BFMTV
International

Tunisie : la crainte des femmes pour leurs droits

Le 9 août à Tunis, les femmes manifestaient déjà leur mécontentement face à cette proposition de constitution

Le 9 août à Tunis, les femmes manifestaient déjà leur mécontentement face à cette proposition de constitution - -

Un projet de Constitution en Tunisie privilégiant la « complémentarité » au principe d’« égalité » pourrait remettre en cause le droit des femmes. « Ça peut être une porte d’entrée à des régressions », craignent les associations féministes.

Les Tunisiennes craignent pour leurs droits ! Elles s'insurgent contre un article de la future constitution (en cours de rédaction) qui fait polémique en Tunisie. Ce texte instaure la notion de « complémentarité » entre hommes et femmes, écartant le principe d' « égalité ». L'article 27 stipule que « l'État assure la protection des droits de la femme sous le principe de complémentarité avec l'homme au sein de la famille en tant qu'associée de l'homme ». La femme ne serait donc définie qu’en fonction de l’homme. Elle est considérée comme son partenaire et son complément. Cet article a déjà été approuvé par 12 députés d'Ennahda (islamistes majoritaires à l'Assemblée nationale constituante) mais doit encore être approuvé en séance.

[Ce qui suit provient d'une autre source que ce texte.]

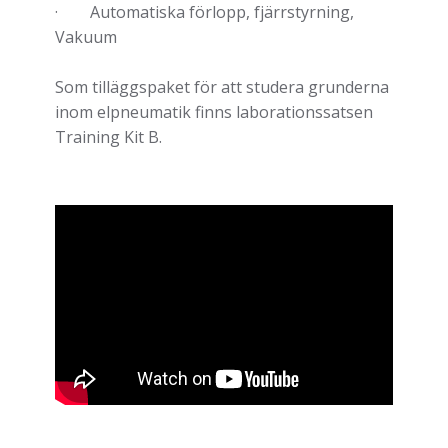
· Automatiska förlopp, fjärrstyrning,
Vakuum
Som tilläggspaket för att studera grunderna
inom elpneumatik finns laborationssatsen
Training Kit B.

Des manifestations à Paris et à Tunis

Ce texte provoque la colère des ONG féministes et de défense des droits de l'homme. Elles dénoncent des propositions rétrogrades et passéistes. Elles appellent donc à manifester ce lundi, à Paris (18h place du Chatelet) comme à Tunis (21h, heure locale), à l’occasion du 56e anniversaires de la promulgation du Code du statut personnel. Ce code comprend une série de lois datant du 13 août 1956 qui légifère les relations au sein de la famille, accordant un statut privilégié dans le monde arabe aux Tunisiennes : interdiction de la polygamie et de la répudiation, instauration du divorce, droit des garçons et des filles à l'éducation, âge minimum légal pour le mariage, mariage des petites filles prohibé. Un héritage que les féministes tunisiennes veulent à tout prix préserver.

« Une porte d’entrée à des régressions : droit au travail ou polygamie »

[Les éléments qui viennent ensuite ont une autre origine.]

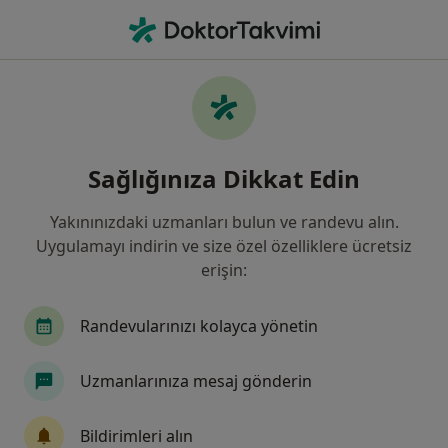
An
Psikolojik Danışma Ve Rehberlik • İzmir, İzmir
Filters
Sigorta
Harita
İzmir, Psikolojik Danışma ve Rehberlik
Sağlığınıza Dikkat Edin
Yakınınızdaki uzmanları bulun ve randevu alın.
Uygulamayı indirin ve size özel özelliklere ücretsiz
erişin:
Randevularınızı kolayca yönetin
Kl. Psk. İlayda Atıcı
Uzmanlarınıza mesaj gönderin
Psikolojik danışma ve rehberlik, Psikoloji, Aile danışmanlığı
131 görüş
Bildirimleri alın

Ahlem Bel Hadj, présidente de l'Association tunisienne des Femmes démocrates (ATFD), qui appelle à manifester ce lundi dans les rues de Tunis, estime que les droits des femmes en Tunisie sont susceptibles d’être en grand danger. « On a entendu des voix qui parlaient de polygamie, de revenir sur le droit à l’avortement, de mutilations génitales. Ce qui change la donne c’est que c’est écrit dans le projet de constitution. C’est gravissime. Les Tunisiennes ne sont pas considérées comme étant des citoyennes à part égale. Ça peut être une porte d’entrée à des régressions, ça peut être le droit au travail ou la polygamie. Tant que nous ne sommes pas dans l’égalité, tout est possible ».

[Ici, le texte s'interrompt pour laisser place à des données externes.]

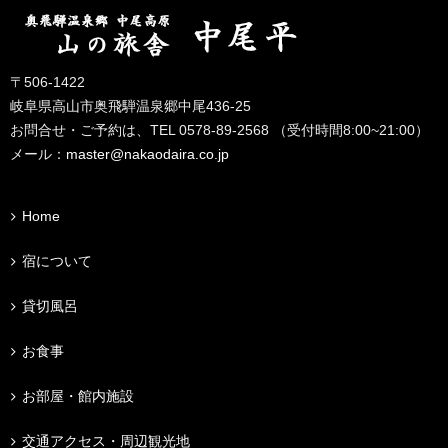
〒506-1422
岐阜県高山市奥飛騨温泉郷中尾436-25
お問合せ・ご予約は、TEL 0578-89-2568 （受付時間8:00~21:00）
メール：
master@nakaodaira.co.jp
Home
宿について
貸切風呂
お食事
お部屋・館内施設
交通アクセス・周辺観光地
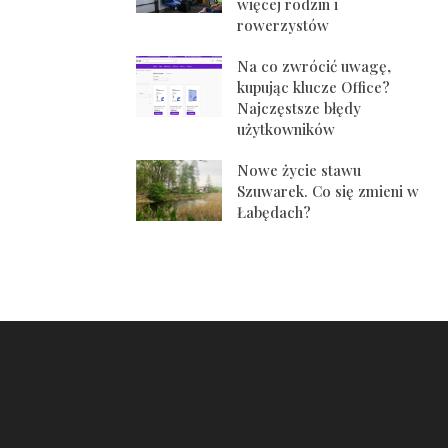
więcej rodzin i
rowerzystów
Na co zwrócić uwagę,
kupując klucze Office?
Najczęstsze błędy
użytkowników
Nowe życie stawu
Szuwarek. Co się zmieni w
Łabędach?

« On va retourner 14 siècles en arrière »

Houda Zekri, présidente du collectif Culture création citoyenneté, (association qui lutte depuis la France pour les droits individuels en Tunisie), craint vraiment une régression : « La femme va être considérée comme mineure, c’est à dire qu’elle ne pourra pas sortir du territoire sans autorisation, sans l’aval d’un tuteur. Elles ne pourront plus non plus occuper les postes qu’elles ont aujourd’hui d’autant plus qu’un discours se fait entendre selon lequel s’il y a du chômage en Tunisie c’est parce que les femmes prennent les places des hommes. On va remettre en cause la scolarité. La norme ça va être les femmes voilées, alors que ce n’était pas du tout le cas en Tunisie. On commence a voiler les enfants aussi… On va retourner 14 siècles en arrière ».